My husband and I sat down one evening to talk about it. We asked ourselves “what’s our role in all of this?” “What’s our responsibility to say or do when couples are struggling?” “Do I ask them about it?”  That’s when the image of the fire struck me and I asked, “if there was a fire across the street, wouldn’t we DO something? Wouldn’t we SAY something? If their house was on fire, we wouldn’t second guess our ‘role’ or stay in our ‘lane.’ We wouldn’t hide from it or avoid the situation. We wouldn’t hesitate. We would offer help in whatever way we could. We would take action and speak truth to them through this hard time.” 

In a set of guidelines set forth in Deuteronomy 22:4, Israelites are given instruction that if they see a countrymen’s donkey or oxen has fallen, they should help that individual. If God instructs man to help another who is struggling with their animal, how much more should we be helping the man struggling with his marriage?

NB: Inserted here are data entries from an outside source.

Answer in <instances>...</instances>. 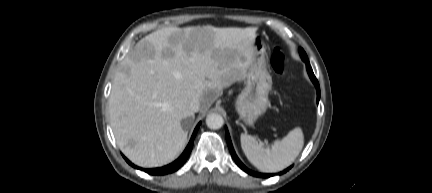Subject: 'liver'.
Wrapping results in <instances>:
<instances>
[{"mask_svg":"<svg viewBox=\"0 0 432 193\" xmlns=\"http://www.w3.org/2000/svg\"><path fill=\"white\" fill-rule=\"evenodd\" d=\"M257 28L165 27L130 49L109 97L117 145L136 165L168 164L183 151L193 98L206 112L223 89L247 76Z\"/></svg>","mask_w":432,"mask_h":193,"instance_id":"liver-1","label":"liver"}]
</instances>
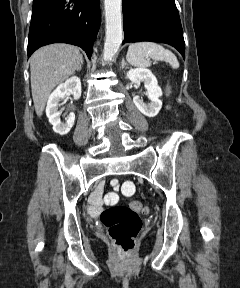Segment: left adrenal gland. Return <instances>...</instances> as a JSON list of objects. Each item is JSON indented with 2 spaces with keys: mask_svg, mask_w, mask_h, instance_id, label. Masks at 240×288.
<instances>
[{
  "mask_svg": "<svg viewBox=\"0 0 240 288\" xmlns=\"http://www.w3.org/2000/svg\"><path fill=\"white\" fill-rule=\"evenodd\" d=\"M125 65H127V63L125 62L124 58L122 59L121 62V68L123 69L125 67Z\"/></svg>",
  "mask_w": 240,
  "mask_h": 288,
  "instance_id": "left-adrenal-gland-1",
  "label": "left adrenal gland"
}]
</instances>
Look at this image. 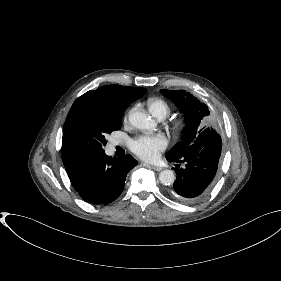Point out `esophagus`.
<instances>
[{
	"label": "esophagus",
	"mask_w": 281,
	"mask_h": 281,
	"mask_svg": "<svg viewBox=\"0 0 281 281\" xmlns=\"http://www.w3.org/2000/svg\"><path fill=\"white\" fill-rule=\"evenodd\" d=\"M152 169L156 170V171H161L163 168L162 167H159V166H153L151 165L150 166Z\"/></svg>",
	"instance_id": "34e87169"
}]
</instances>
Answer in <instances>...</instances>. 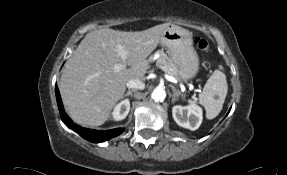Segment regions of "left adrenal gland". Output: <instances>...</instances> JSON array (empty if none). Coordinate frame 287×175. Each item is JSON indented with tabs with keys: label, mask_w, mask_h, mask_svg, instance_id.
I'll use <instances>...</instances> for the list:
<instances>
[{
	"label": "left adrenal gland",
	"mask_w": 287,
	"mask_h": 175,
	"mask_svg": "<svg viewBox=\"0 0 287 175\" xmlns=\"http://www.w3.org/2000/svg\"><path fill=\"white\" fill-rule=\"evenodd\" d=\"M172 91H173V95H172V102L174 103V101H176V98H178L180 95H182V93L177 90L173 85H170Z\"/></svg>",
	"instance_id": "obj_1"
}]
</instances>
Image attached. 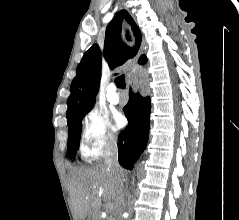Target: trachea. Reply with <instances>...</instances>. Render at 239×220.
Here are the masks:
<instances>
[{"instance_id":"trachea-1","label":"trachea","mask_w":239,"mask_h":220,"mask_svg":"<svg viewBox=\"0 0 239 220\" xmlns=\"http://www.w3.org/2000/svg\"><path fill=\"white\" fill-rule=\"evenodd\" d=\"M115 83H116L118 88L124 89L125 86H126L124 74L121 75V76L116 77Z\"/></svg>"}]
</instances>
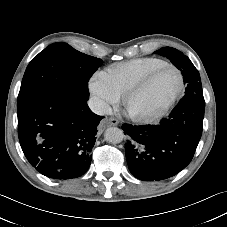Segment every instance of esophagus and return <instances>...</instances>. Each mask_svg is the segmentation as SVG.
I'll list each match as a JSON object with an SVG mask.
<instances>
[{
	"label": "esophagus",
	"instance_id": "esophagus-1",
	"mask_svg": "<svg viewBox=\"0 0 227 227\" xmlns=\"http://www.w3.org/2000/svg\"><path fill=\"white\" fill-rule=\"evenodd\" d=\"M108 123H109L110 125H112V126H116V125L119 124V121H118L116 118L111 117V118L108 119Z\"/></svg>",
	"mask_w": 227,
	"mask_h": 227
}]
</instances>
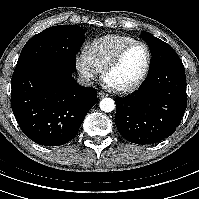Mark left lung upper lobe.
I'll use <instances>...</instances> for the list:
<instances>
[{"mask_svg": "<svg viewBox=\"0 0 199 199\" xmlns=\"http://www.w3.org/2000/svg\"><path fill=\"white\" fill-rule=\"evenodd\" d=\"M141 37L147 42L152 54L150 70L155 69L157 66L169 59L178 57L176 52L169 44L163 42L157 37H154L152 34L148 32H142Z\"/></svg>", "mask_w": 199, "mask_h": 199, "instance_id": "1", "label": "left lung upper lobe"}]
</instances>
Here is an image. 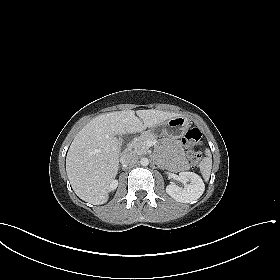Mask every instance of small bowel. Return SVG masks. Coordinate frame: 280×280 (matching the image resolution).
Returning a JSON list of instances; mask_svg holds the SVG:
<instances>
[{
    "instance_id": "obj_1",
    "label": "small bowel",
    "mask_w": 280,
    "mask_h": 280,
    "mask_svg": "<svg viewBox=\"0 0 280 280\" xmlns=\"http://www.w3.org/2000/svg\"><path fill=\"white\" fill-rule=\"evenodd\" d=\"M172 149L175 155H178L182 152V149L178 143H174ZM171 167L174 170L181 171L186 169L187 165L183 160H177L174 163H172Z\"/></svg>"
}]
</instances>
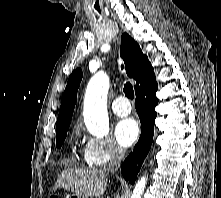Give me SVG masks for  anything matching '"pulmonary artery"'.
<instances>
[{
	"mask_svg": "<svg viewBox=\"0 0 221 198\" xmlns=\"http://www.w3.org/2000/svg\"><path fill=\"white\" fill-rule=\"evenodd\" d=\"M112 110L117 116L125 117L131 113V106L126 97L119 96L112 102Z\"/></svg>",
	"mask_w": 221,
	"mask_h": 198,
	"instance_id": "obj_1",
	"label": "pulmonary artery"
}]
</instances>
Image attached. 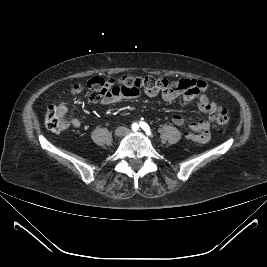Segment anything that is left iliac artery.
I'll list each match as a JSON object with an SVG mask.
<instances>
[{"label": "left iliac artery", "instance_id": "1", "mask_svg": "<svg viewBox=\"0 0 267 267\" xmlns=\"http://www.w3.org/2000/svg\"><path fill=\"white\" fill-rule=\"evenodd\" d=\"M140 126H141V128H142L144 131H146L147 134H150V128H149V126H148L147 123H145V122H140Z\"/></svg>", "mask_w": 267, "mask_h": 267}]
</instances>
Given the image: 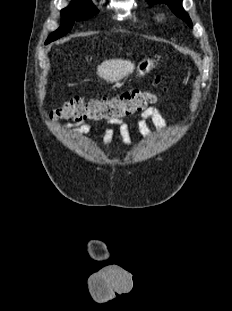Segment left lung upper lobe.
<instances>
[{"label":"left lung upper lobe","instance_id":"5c2ea615","mask_svg":"<svg viewBox=\"0 0 232 311\" xmlns=\"http://www.w3.org/2000/svg\"><path fill=\"white\" fill-rule=\"evenodd\" d=\"M147 1L149 2V4H157V3L167 4L179 18L184 20L192 28L191 19L182 7V0H147Z\"/></svg>","mask_w":232,"mask_h":311}]
</instances>
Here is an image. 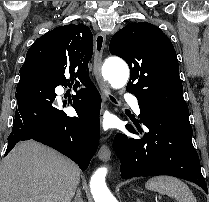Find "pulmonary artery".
<instances>
[{"label":"pulmonary artery","instance_id":"e3ab8cb5","mask_svg":"<svg viewBox=\"0 0 209 202\" xmlns=\"http://www.w3.org/2000/svg\"><path fill=\"white\" fill-rule=\"evenodd\" d=\"M124 99L130 105L134 112L138 113L140 111V104L136 97L130 94H125Z\"/></svg>","mask_w":209,"mask_h":202}]
</instances>
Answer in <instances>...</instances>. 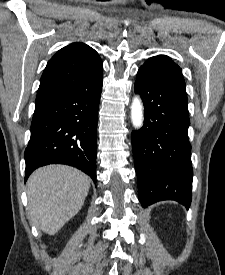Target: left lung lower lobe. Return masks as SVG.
I'll use <instances>...</instances> for the list:
<instances>
[{"mask_svg": "<svg viewBox=\"0 0 225 275\" xmlns=\"http://www.w3.org/2000/svg\"><path fill=\"white\" fill-rule=\"evenodd\" d=\"M135 92L145 107L144 125L132 132L139 201L147 207L175 200L188 208L193 172L187 94L140 69Z\"/></svg>", "mask_w": 225, "mask_h": 275, "instance_id": "1", "label": "left lung lower lobe"}]
</instances>
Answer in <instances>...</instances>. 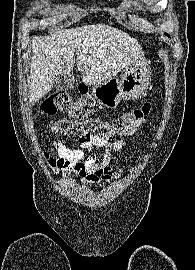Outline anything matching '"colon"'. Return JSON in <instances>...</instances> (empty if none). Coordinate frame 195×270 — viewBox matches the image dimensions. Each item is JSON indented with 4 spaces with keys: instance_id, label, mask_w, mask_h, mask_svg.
<instances>
[{
    "instance_id": "obj_1",
    "label": "colon",
    "mask_w": 195,
    "mask_h": 270,
    "mask_svg": "<svg viewBox=\"0 0 195 270\" xmlns=\"http://www.w3.org/2000/svg\"><path fill=\"white\" fill-rule=\"evenodd\" d=\"M94 110L95 100L86 89L78 101H74L66 90H57L48 95L40 105V112L46 116L55 115L58 111L68 114L69 119L50 122V130L54 133L65 136H108L124 129L137 119L145 117L151 110V104L143 103L110 121L92 118ZM50 163L54 167L58 165L54 159H50Z\"/></svg>"
}]
</instances>
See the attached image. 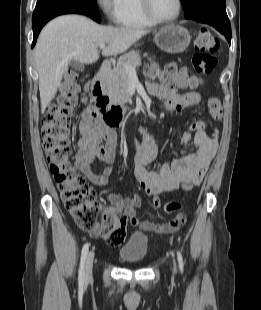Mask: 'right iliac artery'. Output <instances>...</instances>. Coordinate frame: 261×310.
Here are the masks:
<instances>
[{
  "instance_id": "right-iliac-artery-1",
  "label": "right iliac artery",
  "mask_w": 261,
  "mask_h": 310,
  "mask_svg": "<svg viewBox=\"0 0 261 310\" xmlns=\"http://www.w3.org/2000/svg\"><path fill=\"white\" fill-rule=\"evenodd\" d=\"M89 243H86L81 252V262H80V268H79V275H78V283L80 287H83L84 281H85V261L87 257V253L89 250Z\"/></svg>"
}]
</instances>
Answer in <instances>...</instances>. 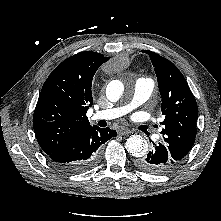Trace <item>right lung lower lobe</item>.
I'll return each mask as SVG.
<instances>
[{"label":"right lung lower lobe","mask_w":221,"mask_h":221,"mask_svg":"<svg viewBox=\"0 0 221 221\" xmlns=\"http://www.w3.org/2000/svg\"><path fill=\"white\" fill-rule=\"evenodd\" d=\"M116 136L117 132L108 127L91 126L48 154V157L63 172L81 173L97 163L102 144Z\"/></svg>","instance_id":"right-lung-lower-lobe-1"}]
</instances>
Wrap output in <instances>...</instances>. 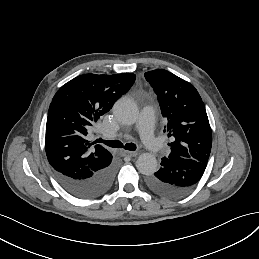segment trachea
<instances>
[{
  "label": "trachea",
  "instance_id": "1",
  "mask_svg": "<svg viewBox=\"0 0 259 259\" xmlns=\"http://www.w3.org/2000/svg\"><path fill=\"white\" fill-rule=\"evenodd\" d=\"M97 142H103L105 145L112 148H124L125 150L135 151L136 145L134 143H126L125 145L119 140H102L97 139Z\"/></svg>",
  "mask_w": 259,
  "mask_h": 259
}]
</instances>
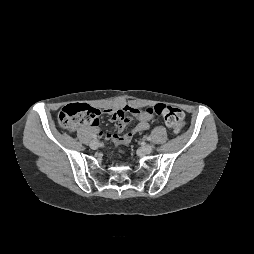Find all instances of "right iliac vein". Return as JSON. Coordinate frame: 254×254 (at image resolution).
<instances>
[{"instance_id":"right-iliac-vein-1","label":"right iliac vein","mask_w":254,"mask_h":254,"mask_svg":"<svg viewBox=\"0 0 254 254\" xmlns=\"http://www.w3.org/2000/svg\"><path fill=\"white\" fill-rule=\"evenodd\" d=\"M99 145H100V143H99L98 140H93V141H91V143H90V147H91L92 149L98 148Z\"/></svg>"}]
</instances>
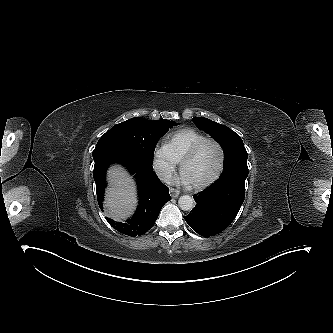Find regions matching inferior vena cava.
Wrapping results in <instances>:
<instances>
[{"label": "inferior vena cava", "instance_id": "inferior-vena-cava-1", "mask_svg": "<svg viewBox=\"0 0 333 333\" xmlns=\"http://www.w3.org/2000/svg\"><path fill=\"white\" fill-rule=\"evenodd\" d=\"M157 175L160 178V180L166 184H170L172 180V173L169 170L160 169L157 171Z\"/></svg>", "mask_w": 333, "mask_h": 333}]
</instances>
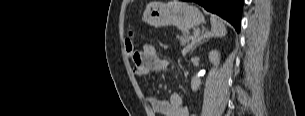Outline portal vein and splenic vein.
I'll list each match as a JSON object with an SVG mask.
<instances>
[{
  "mask_svg": "<svg viewBox=\"0 0 305 116\" xmlns=\"http://www.w3.org/2000/svg\"><path fill=\"white\" fill-rule=\"evenodd\" d=\"M199 33H194V36L192 37V39L196 38L198 36Z\"/></svg>",
  "mask_w": 305,
  "mask_h": 116,
  "instance_id": "18ae733b",
  "label": "portal vein and splenic vein"
}]
</instances>
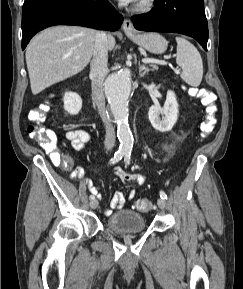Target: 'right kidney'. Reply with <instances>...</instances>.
I'll return each instance as SVG.
<instances>
[{"label": "right kidney", "mask_w": 243, "mask_h": 289, "mask_svg": "<svg viewBox=\"0 0 243 289\" xmlns=\"http://www.w3.org/2000/svg\"><path fill=\"white\" fill-rule=\"evenodd\" d=\"M64 109L70 115H76L82 108V99L77 93L66 92L63 97Z\"/></svg>", "instance_id": "right-kidney-1"}]
</instances>
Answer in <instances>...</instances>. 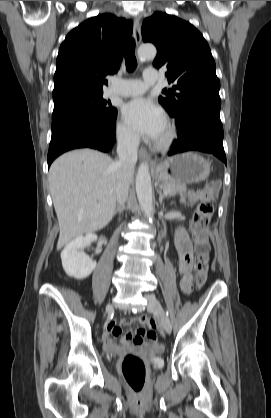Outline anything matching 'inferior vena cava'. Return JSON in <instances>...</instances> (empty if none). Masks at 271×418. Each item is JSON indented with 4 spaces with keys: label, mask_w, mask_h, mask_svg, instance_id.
I'll list each match as a JSON object with an SVG mask.
<instances>
[{
    "label": "inferior vena cava",
    "mask_w": 271,
    "mask_h": 418,
    "mask_svg": "<svg viewBox=\"0 0 271 418\" xmlns=\"http://www.w3.org/2000/svg\"><path fill=\"white\" fill-rule=\"evenodd\" d=\"M138 140L137 135H129L117 146L119 160L115 163L117 167L115 189L119 206L124 205L128 197L129 185L137 162Z\"/></svg>",
    "instance_id": "inferior-vena-cava-1"
}]
</instances>
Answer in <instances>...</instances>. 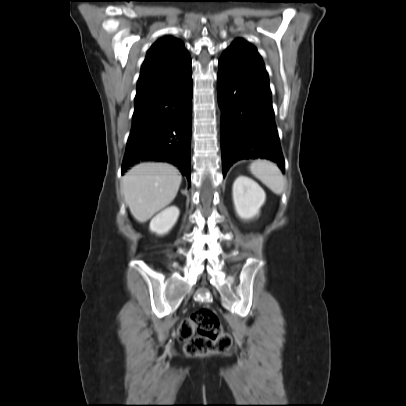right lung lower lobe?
Returning a JSON list of instances; mask_svg holds the SVG:
<instances>
[{
	"mask_svg": "<svg viewBox=\"0 0 406 406\" xmlns=\"http://www.w3.org/2000/svg\"><path fill=\"white\" fill-rule=\"evenodd\" d=\"M192 70L135 97L132 128L122 174L139 161H162L179 167L190 185Z\"/></svg>",
	"mask_w": 406,
	"mask_h": 406,
	"instance_id": "obj_1",
	"label": "right lung lower lobe"
}]
</instances>
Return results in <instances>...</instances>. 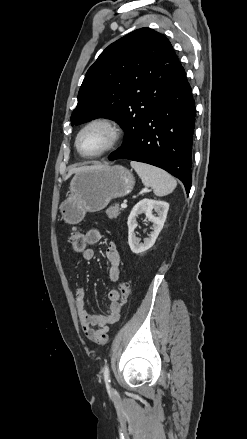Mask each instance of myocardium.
<instances>
[{
  "instance_id": "f54148a6",
  "label": "myocardium",
  "mask_w": 247,
  "mask_h": 439,
  "mask_svg": "<svg viewBox=\"0 0 247 439\" xmlns=\"http://www.w3.org/2000/svg\"><path fill=\"white\" fill-rule=\"evenodd\" d=\"M95 125L105 126L109 130L111 138H110V141L107 144V146L104 147L103 149H101L100 151L95 152V153H91V154H86L80 148V145H79L80 138L87 129H89L90 127L95 126ZM122 135H123V130H122V127L118 123L117 120H115L114 118H111V117H107V116H99V117L92 118L91 120L86 122L83 125V127L79 130V132L76 136L75 146H76L78 153L81 156L86 157V158H95V157L102 156V155L106 154L107 152L113 150L121 141Z\"/></svg>"
}]
</instances>
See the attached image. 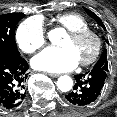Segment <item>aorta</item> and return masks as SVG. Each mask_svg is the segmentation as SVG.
<instances>
[{"label":"aorta","mask_w":117,"mask_h":117,"mask_svg":"<svg viewBox=\"0 0 117 117\" xmlns=\"http://www.w3.org/2000/svg\"><path fill=\"white\" fill-rule=\"evenodd\" d=\"M62 34H63V30L61 28H56L49 32L48 37H49V40L53 44H56L58 39L62 36ZM57 87L62 92L70 91L73 87L72 78L67 75L59 77V79L57 81Z\"/></svg>","instance_id":"obj_1"}]
</instances>
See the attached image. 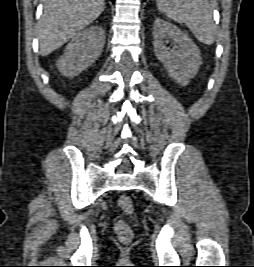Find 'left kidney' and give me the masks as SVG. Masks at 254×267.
Segmentation results:
<instances>
[{"instance_id": "obj_1", "label": "left kidney", "mask_w": 254, "mask_h": 267, "mask_svg": "<svg viewBox=\"0 0 254 267\" xmlns=\"http://www.w3.org/2000/svg\"><path fill=\"white\" fill-rule=\"evenodd\" d=\"M169 40L177 44L172 50L166 46ZM153 44L155 55L162 61L169 76L186 86L202 64L198 47L177 26L159 18L154 22Z\"/></svg>"}]
</instances>
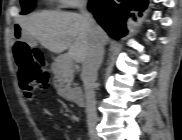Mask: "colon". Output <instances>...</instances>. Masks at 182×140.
<instances>
[{"instance_id": "1", "label": "colon", "mask_w": 182, "mask_h": 140, "mask_svg": "<svg viewBox=\"0 0 182 140\" xmlns=\"http://www.w3.org/2000/svg\"><path fill=\"white\" fill-rule=\"evenodd\" d=\"M17 61V71L24 95L32 99L37 88L44 87L48 80V71L44 57L38 49L26 43L17 42L13 49Z\"/></svg>"}]
</instances>
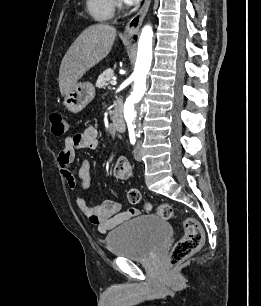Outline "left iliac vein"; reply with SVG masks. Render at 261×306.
<instances>
[{"label":"left iliac vein","instance_id":"left-iliac-vein-1","mask_svg":"<svg viewBox=\"0 0 261 306\" xmlns=\"http://www.w3.org/2000/svg\"><path fill=\"white\" fill-rule=\"evenodd\" d=\"M133 154H134L135 160L141 161V158H142V142L140 140L137 141V144L134 148Z\"/></svg>","mask_w":261,"mask_h":306}]
</instances>
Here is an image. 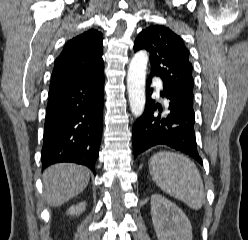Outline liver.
Segmentation results:
<instances>
[{"instance_id": "1", "label": "liver", "mask_w": 248, "mask_h": 240, "mask_svg": "<svg viewBox=\"0 0 248 240\" xmlns=\"http://www.w3.org/2000/svg\"><path fill=\"white\" fill-rule=\"evenodd\" d=\"M42 179L48 205L57 207L66 203L87 187L90 173L83 166L60 163L47 168Z\"/></svg>"}]
</instances>
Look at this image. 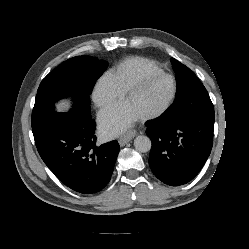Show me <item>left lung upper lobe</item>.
Wrapping results in <instances>:
<instances>
[{
    "instance_id": "5c2ea615",
    "label": "left lung upper lobe",
    "mask_w": 249,
    "mask_h": 249,
    "mask_svg": "<svg viewBox=\"0 0 249 249\" xmlns=\"http://www.w3.org/2000/svg\"><path fill=\"white\" fill-rule=\"evenodd\" d=\"M176 73L177 91L173 104L160 117L167 122H180L192 117L214 114L207 90L195 73L171 58Z\"/></svg>"
}]
</instances>
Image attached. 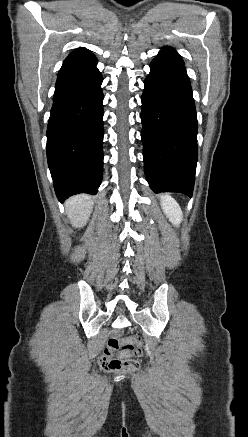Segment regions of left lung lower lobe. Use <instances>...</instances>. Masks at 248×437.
Segmentation results:
<instances>
[{
  "label": "left lung lower lobe",
  "mask_w": 248,
  "mask_h": 437,
  "mask_svg": "<svg viewBox=\"0 0 248 437\" xmlns=\"http://www.w3.org/2000/svg\"><path fill=\"white\" fill-rule=\"evenodd\" d=\"M142 142L146 179L155 193L192 196L197 147V116L184 64L153 59L144 81Z\"/></svg>",
  "instance_id": "0a47b994"
}]
</instances>
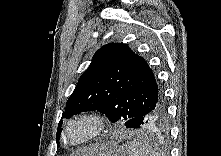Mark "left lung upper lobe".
Here are the masks:
<instances>
[{
  "label": "left lung upper lobe",
  "mask_w": 221,
  "mask_h": 156,
  "mask_svg": "<svg viewBox=\"0 0 221 156\" xmlns=\"http://www.w3.org/2000/svg\"><path fill=\"white\" fill-rule=\"evenodd\" d=\"M161 96L144 58L126 44L110 43L98 49L81 75L62 118L97 110L111 122H126L155 107Z\"/></svg>",
  "instance_id": "1"
}]
</instances>
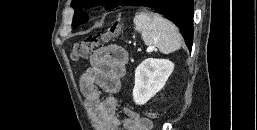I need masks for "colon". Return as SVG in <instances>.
<instances>
[{
	"label": "colon",
	"mask_w": 257,
	"mask_h": 130,
	"mask_svg": "<svg viewBox=\"0 0 257 130\" xmlns=\"http://www.w3.org/2000/svg\"><path fill=\"white\" fill-rule=\"evenodd\" d=\"M117 30L118 25L117 23H114L109 32L97 35L92 38H88L84 41L77 42L72 48L71 58L74 61H79L87 58L103 41H105L109 37L110 34L116 33ZM147 117L148 119L153 120L157 118V114L149 112L147 113Z\"/></svg>",
	"instance_id": "5ec220e1"
}]
</instances>
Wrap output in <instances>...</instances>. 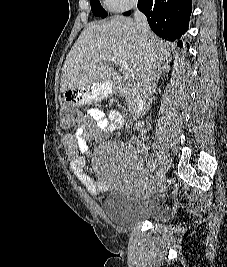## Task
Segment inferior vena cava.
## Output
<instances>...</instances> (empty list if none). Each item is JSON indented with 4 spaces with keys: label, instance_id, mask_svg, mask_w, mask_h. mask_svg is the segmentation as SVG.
Here are the masks:
<instances>
[{
    "label": "inferior vena cava",
    "instance_id": "obj_1",
    "mask_svg": "<svg viewBox=\"0 0 227 267\" xmlns=\"http://www.w3.org/2000/svg\"><path fill=\"white\" fill-rule=\"evenodd\" d=\"M134 20L138 33L144 43H147L151 33L146 16L140 12L136 7L134 11ZM157 62L153 54H150L147 59L142 73L139 85L145 97H149L155 92L157 81Z\"/></svg>",
    "mask_w": 227,
    "mask_h": 267
}]
</instances>
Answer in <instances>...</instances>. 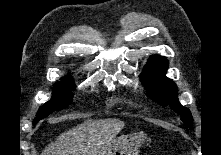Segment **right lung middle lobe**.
<instances>
[{"label":"right lung middle lobe","mask_w":221,"mask_h":155,"mask_svg":"<svg viewBox=\"0 0 221 155\" xmlns=\"http://www.w3.org/2000/svg\"><path fill=\"white\" fill-rule=\"evenodd\" d=\"M74 82L70 78H63L61 82H57L53 88V97L50 101L41 106L34 118L35 125L42 118L47 117L51 112L61 110L71 103L72 93L74 90Z\"/></svg>","instance_id":"1"}]
</instances>
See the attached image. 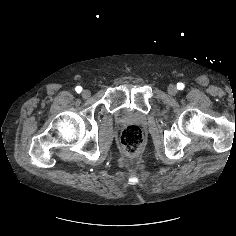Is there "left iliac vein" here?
Wrapping results in <instances>:
<instances>
[{
	"label": "left iliac vein",
	"instance_id": "obj_1",
	"mask_svg": "<svg viewBox=\"0 0 236 236\" xmlns=\"http://www.w3.org/2000/svg\"><path fill=\"white\" fill-rule=\"evenodd\" d=\"M177 92H178V90H177V87L175 85L171 84V85L168 86V93L170 95H175V94H177Z\"/></svg>",
	"mask_w": 236,
	"mask_h": 236
}]
</instances>
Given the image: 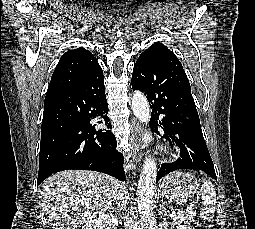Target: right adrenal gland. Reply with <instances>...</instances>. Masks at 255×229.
Returning <instances> with one entry per match:
<instances>
[{"label":"right adrenal gland","instance_id":"obj_1","mask_svg":"<svg viewBox=\"0 0 255 229\" xmlns=\"http://www.w3.org/2000/svg\"><path fill=\"white\" fill-rule=\"evenodd\" d=\"M111 209H112V212H115L116 214H117V213H120V212H121V210H122V209H121V208H119V207H118V208H117V207H115V208H111Z\"/></svg>","mask_w":255,"mask_h":229}]
</instances>
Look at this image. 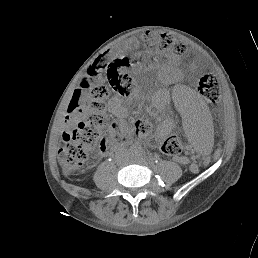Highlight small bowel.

How much greater is a marriage than a donkey?!? Galatians 2 encourages us to “carry each other’s burdens,” and Philippians 2:4 instructs us to not look only to our own interests but also the interests of others. 

We hear the Bible verse where Cain asks, “Am I my brother’s keeper?” and I would argue that as Christians, we want to have a perspective completely opposite of Cain’s. We need to embrace supporting one another, talking about the hard topics before there is a fire, and fighting for the relationships God put into place. 

Learning that as a church body we have a responsibility to one another is only the first part. What to do with that responsibility and what that looks like, is another question. 

  1. Pray- Proverbs 4:7 The beginning of wisdom is this: Get wisdom, and whatever you get, get insight. Seek wisdom. Dive into the Word. Ask the Lord to provide you with the words to say. Luke 11:13 tells us the Father will give the Holy Spirit to those who ask Him. Pray that the Holy Spirit will enter in your conversation and guide you. Pray for truth to be revealed. 
  1. Ask Ask your friends and family members how their relationships are doing! Galatians 6:2 says, “carry each other’s burdens and so you will fulfill the law of Christ.” We cannot carry burdens if we don’t know what they are, and we get the opportunity to know when we ask. Don’t assume someone has everything under control. Be specific! Ask those around you if they are struggling in their marriages. Are they feeling tempted to step out? Are they struggling with pornography or lust? Men, ask your men friends and women, ask your women friends. If they say, “no”, say “ok” and let them know if they do, you’re there to talk and not afraid of uncomfortable conversations. If they say “yes,” thank them for being truthful and sharing their struggles.
  1. Support– Galatians 6:1 instructs restoring those with a spirit of gentleness. Remind them of Biblical truths and let them know you’re praying with them, that you love them. Supporting does not mean enabling a person to continue living in sin. 1 Timothy 5:20, Matthew 18:15, Luke 17:3, and 2 Timothy 4:2 are all verses that instruct believers to rebuke the sin. Pray with them in that moment. Remind them that we all have our struggles and must decide whether to overcome or succumb. If they have already succumbed, it’s important to remember there may be a greater struggle, their relationship with Christ. This is where the conversation needs to focus. Pray they will lean into Christ and repent. 
  1. Connect– Point them to support. Proverbs 11:14 and 15:22 point out that victory comes with many counselors. We are more successful when we get counsel from others! Encourage them to seek assistance from a professional counselor or pastor. This can be incredibly beneficial, even when things are “good.”

Infidelity, adultery, pornography, etc. can be hard, uncomfortable conversations to have. However, they are necessary. If we do not start having these conversations with the people in our lives, we become complacent and miss the opportunity to speak truth to those around us. As a church, we can do something for those we love, and we can help those we care about. Don’t wait for the fire to show up. Talk openly before the flames rise in the relationships around you.